Order of Operations

Arithmetic

The order of operations is the standard set of rules that determines the sequence in which calculations are performed in a mathematical expression.

Formula

\text{PEMDAS: Parentheses, Exponents, Multiply/Divide (left to right), Add/Subtract (left to right)}

Definition

The order of operations is a set of rules that tells you which math operation to do first when an expression has more than one operation. A common memory aid is PEMDAS: Parentheses, Exponents, Multiplication, Division, Addition, Subtraction.

Example

$2 + 3 \times 4 = 2 + 12 = 14$ (multiply first). NOT $(2+3) \times 4 = 20$ unless parentheses are written. Always do multiplication before addition.

Key Insight

"Please Excuse My Dear Aunt Sally" helps you remember PEMDAS. The rules exist so that everyone gets the same answer from the same expression.

Definition

The order of operations: (1) Parentheses and grouping symbols, (2) Exponents and roots, (3) Multiplication and Division from left to right (same priority), (4) Addition and Subtraction from left to right (same priority).
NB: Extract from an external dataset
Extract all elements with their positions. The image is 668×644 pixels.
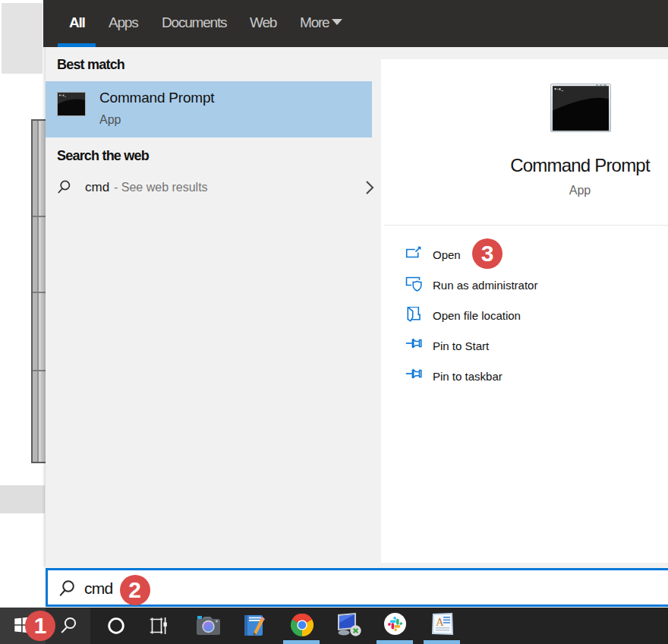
svg-text:A: A: [436, 616, 444, 628]
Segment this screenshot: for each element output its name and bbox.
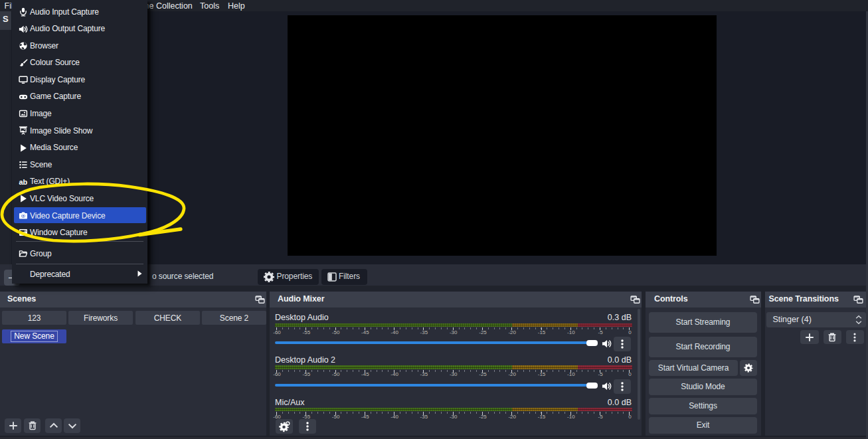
svg-text:ab: ab [19,177,27,185]
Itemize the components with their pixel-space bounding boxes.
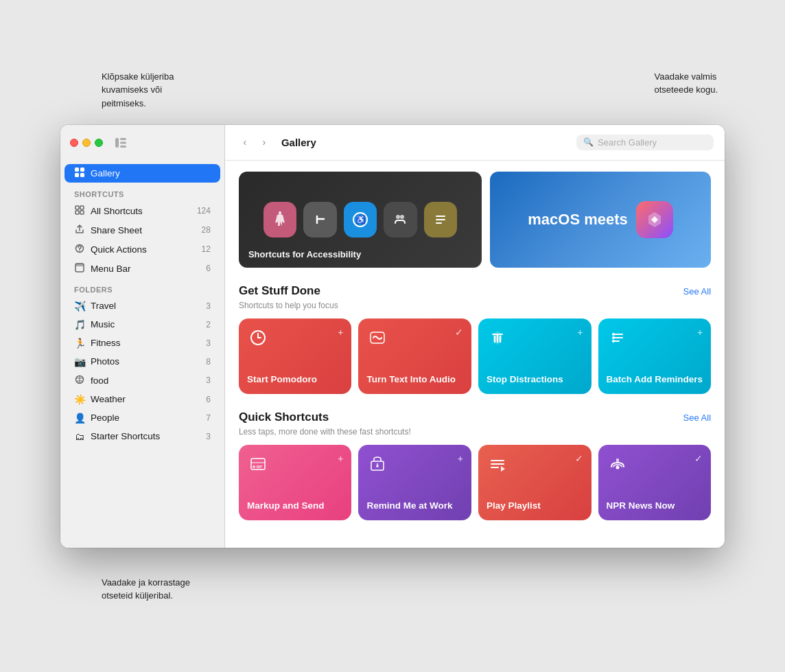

Operations at the same priority level are resolved left to right.

Example

$3 + 6^2 / (2 \times 3) - 1 = 3 + 36 / 6 - 1 = 3 + 6 - 1 = 8$. Steps: (1) parentheses: $2\times3=6$, (2) exponent: $6^2=36$, (3) division: $36/6=6$, (4) left-to-right addition/subtraction.

Key Insight

Multiplication and division are at the same level: $12 / 4 \times 3 = 3 \times 3 = 9$ (left to right), NOT $12 / 12 = 1$. This left-to-right rule resolves the ambiguity.

Definition

Order of operations is a syntactic convention for parsing mathematical expressions unambiguously. In formal grammars, it is encoded in operator precedence and associativity rules. Formal languages for mathematics (e.g., Reverse Polish Notation) eliminate the need for precedence rules by making the parse tree explicit.

Example

The expression $2^{3^2}$ is ambiguous without associativity: right-associative (standard) gives $2^{(3^2)} = 2^9 = 512$; left-associative gives $(2^3)^2 = 8^2 = 64$. Mathematics and most programming languages use right-associativity for exponentiation.

Key Insight

Operator precedence is a design decision, not a mathematical law. Different programming languages make different choices (e.g., APL evaluates right to left with no precedence). The PEMDAS convention is standard in mathematics education but is ultimately a convention for disambiguation.